**WORK REQUIRED**
Read the data below. Then repeat all of it exactly.

**DATASET**

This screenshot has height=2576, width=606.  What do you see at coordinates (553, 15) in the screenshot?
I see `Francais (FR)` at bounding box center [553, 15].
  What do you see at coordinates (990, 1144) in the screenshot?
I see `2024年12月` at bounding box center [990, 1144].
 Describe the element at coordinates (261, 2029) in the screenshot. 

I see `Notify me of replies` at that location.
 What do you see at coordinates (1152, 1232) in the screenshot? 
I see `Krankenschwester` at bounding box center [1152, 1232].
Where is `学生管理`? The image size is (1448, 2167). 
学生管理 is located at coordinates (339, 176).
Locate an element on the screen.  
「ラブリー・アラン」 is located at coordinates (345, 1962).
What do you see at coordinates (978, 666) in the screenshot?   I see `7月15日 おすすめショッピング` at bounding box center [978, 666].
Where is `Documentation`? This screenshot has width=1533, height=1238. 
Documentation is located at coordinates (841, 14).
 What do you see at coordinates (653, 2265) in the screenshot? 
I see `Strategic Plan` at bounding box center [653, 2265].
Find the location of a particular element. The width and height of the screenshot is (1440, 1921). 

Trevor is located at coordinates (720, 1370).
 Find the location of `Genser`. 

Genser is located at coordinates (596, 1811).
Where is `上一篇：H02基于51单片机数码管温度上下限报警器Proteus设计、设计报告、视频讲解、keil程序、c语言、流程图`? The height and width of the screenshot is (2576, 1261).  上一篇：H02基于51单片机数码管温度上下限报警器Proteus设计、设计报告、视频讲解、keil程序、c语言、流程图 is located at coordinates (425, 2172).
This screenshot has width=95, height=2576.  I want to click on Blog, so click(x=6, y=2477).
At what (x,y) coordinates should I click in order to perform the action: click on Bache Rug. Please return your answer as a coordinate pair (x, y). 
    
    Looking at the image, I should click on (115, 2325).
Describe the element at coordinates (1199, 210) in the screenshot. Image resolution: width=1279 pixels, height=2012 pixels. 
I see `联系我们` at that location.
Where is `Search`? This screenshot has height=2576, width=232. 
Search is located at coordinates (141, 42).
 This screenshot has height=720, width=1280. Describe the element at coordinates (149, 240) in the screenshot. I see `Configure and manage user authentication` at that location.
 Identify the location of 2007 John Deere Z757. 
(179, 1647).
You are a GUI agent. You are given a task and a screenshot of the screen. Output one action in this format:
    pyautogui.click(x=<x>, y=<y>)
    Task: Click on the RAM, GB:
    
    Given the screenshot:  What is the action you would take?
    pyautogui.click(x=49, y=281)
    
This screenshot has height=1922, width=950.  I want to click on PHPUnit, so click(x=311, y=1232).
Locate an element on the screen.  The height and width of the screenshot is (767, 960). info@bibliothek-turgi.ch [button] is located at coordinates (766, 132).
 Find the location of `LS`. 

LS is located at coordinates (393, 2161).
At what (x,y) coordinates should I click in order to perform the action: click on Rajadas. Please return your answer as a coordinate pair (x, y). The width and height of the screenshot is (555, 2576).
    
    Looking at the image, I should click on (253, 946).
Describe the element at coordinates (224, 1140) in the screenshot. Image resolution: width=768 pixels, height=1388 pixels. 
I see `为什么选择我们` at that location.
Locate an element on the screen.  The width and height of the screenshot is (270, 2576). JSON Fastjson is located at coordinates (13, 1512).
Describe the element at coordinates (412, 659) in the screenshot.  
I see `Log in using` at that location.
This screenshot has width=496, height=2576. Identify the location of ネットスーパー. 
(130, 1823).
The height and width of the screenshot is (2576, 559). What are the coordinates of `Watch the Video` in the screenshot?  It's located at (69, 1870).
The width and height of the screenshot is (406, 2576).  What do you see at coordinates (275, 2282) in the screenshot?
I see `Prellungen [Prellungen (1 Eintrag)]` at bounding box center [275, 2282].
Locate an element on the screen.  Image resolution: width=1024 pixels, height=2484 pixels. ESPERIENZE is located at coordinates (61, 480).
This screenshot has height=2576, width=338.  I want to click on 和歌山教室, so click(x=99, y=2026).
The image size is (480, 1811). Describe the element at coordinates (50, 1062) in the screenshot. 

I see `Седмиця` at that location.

**RESPONSE FOR THIS EXERCISE**
This screenshot has height=2576, width=606.  What do you see at coordinates (553, 15) in the screenshot?
I see `Francais (FR)` at bounding box center [553, 15].
  What do you see at coordinates (990, 1144) in the screenshot?
I see `2024年12月` at bounding box center [990, 1144].
 Describe the element at coordinates (261, 2029) in the screenshot. 

I see `Notify me of replies` at that location.
 What do you see at coordinates (1152, 1232) in the screenshot? 
I see `Krankenschwester` at bounding box center [1152, 1232].
Where is `学生管理`? The image size is (1448, 2167). 
学生管理 is located at coordinates (339, 176).
Locate an element on the screen.  
「ラブリー・アラン」 is located at coordinates (345, 1962).
What do you see at coordinates (978, 666) in the screenshot?   I see `7月15日 おすすめショッピング` at bounding box center [978, 666].
Where is `Documentation`? This screenshot has width=1533, height=1238. 
Documentation is located at coordinates (841, 14).
 What do you see at coordinates (653, 2265) in the screenshot? 
I see `Strategic Plan` at bounding box center [653, 2265].
Find the location of a particular element. The width and height of the screenshot is (1440, 1921). 

Trevor is located at coordinates (720, 1370).
 Find the location of `Genser`. 

Genser is located at coordinates (596, 1811).
Where is `上一篇：H02基于51单片机数码管温度上下限报警器Proteus设计、设计报告、视频讲解、keil程序、c语言、流程图`? The height and width of the screenshot is (2576, 1261).  上一篇：H02基于51单片机数码管温度上下限报警器Proteus设计、设计报告、视频讲解、keil程序、c语言、流程图 is located at coordinates (425, 2172).
This screenshot has width=95, height=2576.  I want to click on Blog, so click(x=6, y=2477).
At what (x,y) coordinates should I click in order to perform the action: click on Bache Rug. Please return your answer as a coordinate pair (x, y). 
    
    Looking at the image, I should click on (115, 2325).
Describe the element at coordinates (1199, 210) in the screenshot. Image resolution: width=1279 pixels, height=2012 pixels. 
I see `联系我们` at that location.
Where is `Search`? This screenshot has height=2576, width=232. 
Search is located at coordinates (141, 42).
 This screenshot has height=720, width=1280. Describe the element at coordinates (149, 240) in the screenshot. I see `Configure and manage user authentication` at that location.
 Identify the location of 2007 John Deere Z757. 
(179, 1647).
You are a GUI agent. You are given a task and a screenshot of the screen. Output one action in this format:
    pyautogui.click(x=<x>, y=<y>)
    Task: Click on the RAM, GB:
    
    Given the screenshot:  What is the action you would take?
    pyautogui.click(x=49, y=281)
    
This screenshot has height=1922, width=950.  I want to click on PHPUnit, so click(x=311, y=1232).
Locate an element on the screen.  The height and width of the screenshot is (767, 960). info@bibliothek-turgi.ch [button] is located at coordinates (766, 132).
 Find the location of `LS`. 

LS is located at coordinates (393, 2161).
At what (x,y) coordinates should I click in order to perform the action: click on Rajadas. Please return your answer as a coordinate pair (x, y). The width and height of the screenshot is (555, 2576).
    
    Looking at the image, I should click on (253, 946).
Describe the element at coordinates (224, 1140) in the screenshot. Image resolution: width=768 pixels, height=1388 pixels. 
I see `为什么选择我们` at that location.
Locate an element on the screen.  The width and height of the screenshot is (270, 2576). JSON Fastjson is located at coordinates (13, 1512).
Describe the element at coordinates (412, 659) in the screenshot.  
I see `Log in using` at that location.
This screenshot has width=496, height=2576. Identify the location of ネットスーパー. 
(130, 1823).
The height and width of the screenshot is (2576, 559). What are the coordinates of `Watch the Video` in the screenshot?  It's located at (69, 1870).
The width and height of the screenshot is (406, 2576).  What do you see at coordinates (275, 2282) in the screenshot?
I see `Prellungen [Prellungen (1 Eintrag)]` at bounding box center [275, 2282].
Locate an element on the screen.  Image resolution: width=1024 pixels, height=2484 pixels. ESPERIENZE is located at coordinates (61, 480).
This screenshot has height=2576, width=338.  I want to click on 和歌山教室, so click(x=99, y=2026).
The image size is (480, 1811). Describe the element at coordinates (50, 1062) in the screenshot. 

I see `Седмиця` at that location.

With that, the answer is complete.